China’s infant formula giant Feihe to expand into FSMPs after goat-milk powder patent granted
The full-nutrition Foods for Special Medical Purpose (FSMP) is a powder formula based on goat milk, according to information stated on the published patent document.
It also contains ingredients such as concentrated whey protein, hydrolysed casein powder, and medium-chain triglyceride (MCT).
It claims to be a formula that could be easily digested and absorbed and is suitable for “normal and diseased crowds”, as well as individuals with restricted dietary requirements.
This is another new move from the company after launching its first A2 milk variant in December last year.
In China, FSMPs can be broadly categorised into infant formula or a full-nutrition formula.
A full-nutrition FSMP could be suitable for use by individuals aged 1 to 10 or for individuals above 10 years old.
An example of a full-nutrition formula that has hit the market is PediaSure Xiao An Su (小安素) by Abbott.
The product contains three types of plant-based protein, 27 vitamins and minerals, and medium-chain triglyceride (MCT).
It is targeted at children between one and 10 years old and are experiencing under-undernutrition due to digestive and nutrient absorption problems.
In the case of Feihe, it is not stated the age group that patented formula is for.
Market observers believe that Feihe is attempting to expand its product range as it increases its capabilities.
“Feihe's portfolio is maturing…These expansions evidence Feihe's confidence in its ability to meet the health needs and tastes of Chinese consumers, across different milk bases,” Michael Norris, research and strategy manager at Agency China said in response to queries from NutraIngredients-Asia.
Independent consultant and co-founder of New Zealand Milk Bar, Jane Li, said Feihe might be looking to expand its retail channel into the hospitals by entering into the FSMPs sector.
“Hospitals are highly effective, high-volume channel in China.

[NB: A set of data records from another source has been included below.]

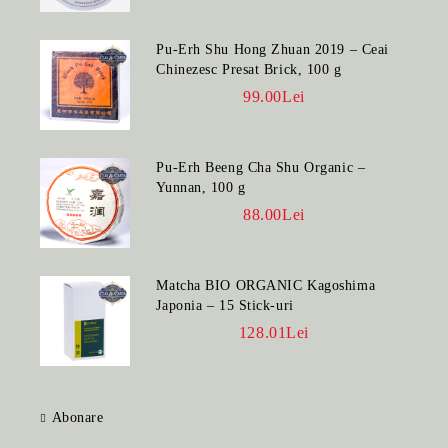
Pu-Erh Shu Hong Zhuan 2019 – Ceai
Chinezesc Presat Brick, 100 g
99.00Lei
Pu-Erh Beeng Cha Shu Organic –
Yunnan, 100 g
88.00Lei
Matcha BIO ORGANIC Kagoshima
Japonia – 15 Stick-uri
128.01Lei
Abonare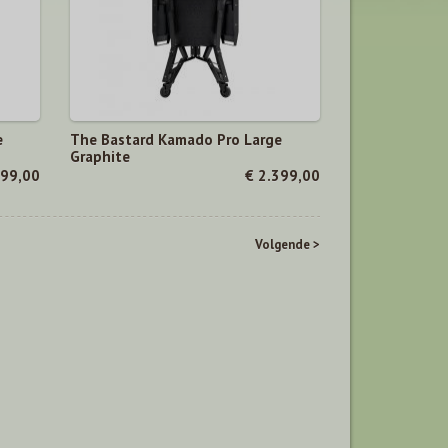
e
The Bastard Kamado Pro Large
Graphite
399,00
€ 2.399,00
Volgende >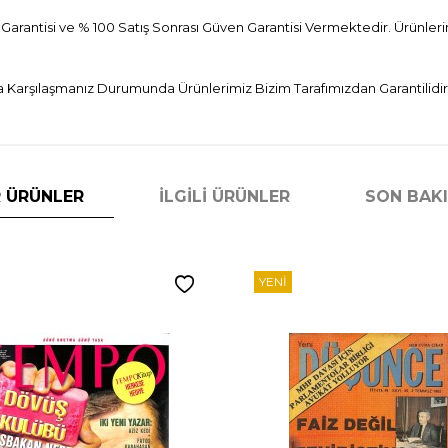
 Garantisi ve % 100 Satış Sonrası Güven Garantisi Vermektedir. Ürünlerim
 Karşılaşmanız Durumunda Ürünlerimiz Bizim Tarafımızdan Garantilidir
 ÜRÜNLER
İLGILI ÜRÜNLER
SON BAK
YENI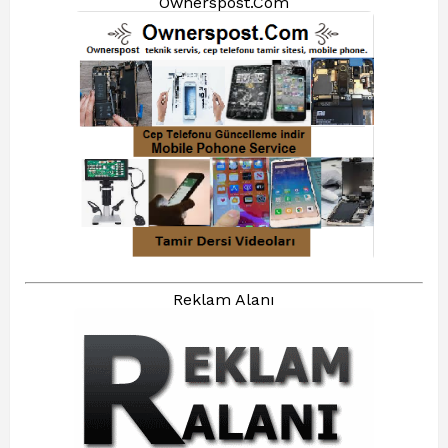
Ownerspost.Com
Reklam Alanı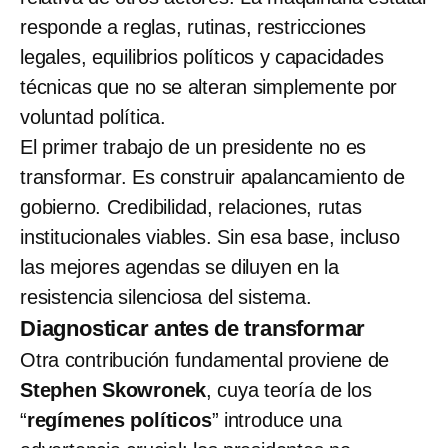
responde a reglas, rutinas, restricciones
legales, equilibrios políticos y capacidades
técnicas que no se alteran simplemente por
voluntad política.
El primer trabajo de un presidente no es
transformar. Es construir apalancamiento de
gobierno. Credibilidad, relaciones, rutas
institucionales viables. Sin esa base, incluso
las mejores agendas se diluyen en la
resistencia silenciosa del sistema.
Diagnosticar antes de transformar
Otra contribución fundamental proviene de
Stephen Skowronek
, cuya teoría de los
“
regímenes políticos
” introduce una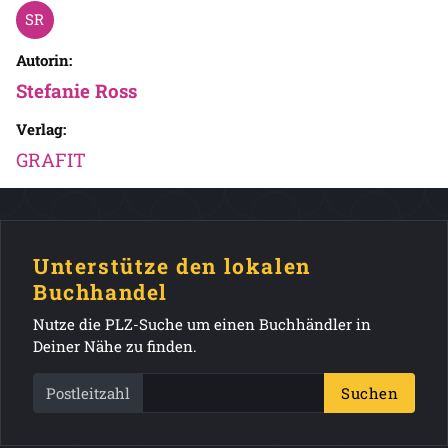
Autorin:
Stefanie Ross
Verlag:
GRAFIT
Unterstütze den lokalen
Buchhandel
Nutze die PLZ-Suche um einen Buchhändler in
Deiner Nähe zu finden.
Postleitzahl
Suchen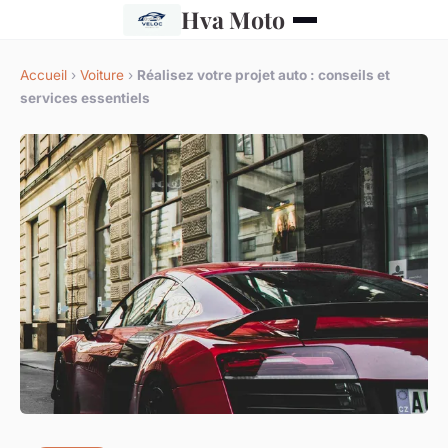
Hva Moto
Accueil
›
Voiture
›
Réalisez votre projet auto : conseils et
services essentiels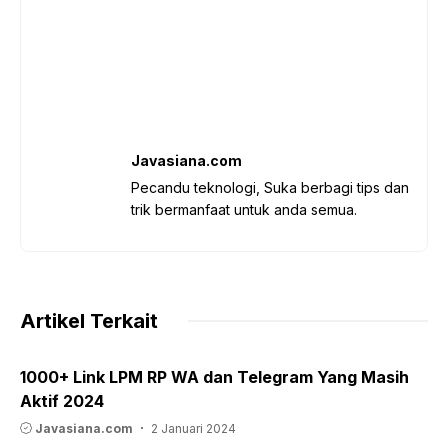
Javasiana.com
Pecandu teknologi, Suka berbagi tips dan
trik bermanfaat untuk anda semua.
Artikel Terkait
1000+ Link LPM RP WA dan Telegram Yang Masih
Aktif 2024
Javasiana.com
2 Januari 2024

If companies classify their products for medical use, they could potentially sell their products in the hospital retail channel.”
In China, FSMPs have to be consumed under the supervision of doctors or clinical dietitians.
Feihe is the second top-selling infant formula brand in China with a market share of 13.3% as of 2019, only behind Nestle which has a market share of 13.5%, according to Statista.
Li believes that to keep growing, Feihe will need to differentiate itself further to remain competitive, which explains the reasons for moving into FSMPs.
Nestle leading the FSMP market
Nestle is the major players in China’s Foods for Special Medical Purposes (FSMPs) as of October last year.
A tabulation by China regulatory firm CIRS showed that 55 products were approved as FSMPs as of last October.
Of which, 11 are from Nestle, eight are from Abbott, and five are from local Chinese firm Synutra.
The rest are mainly made up of local Chinese firms such as infant formula makers Beingmate, Yili, and MNCs such as Mead Johnson.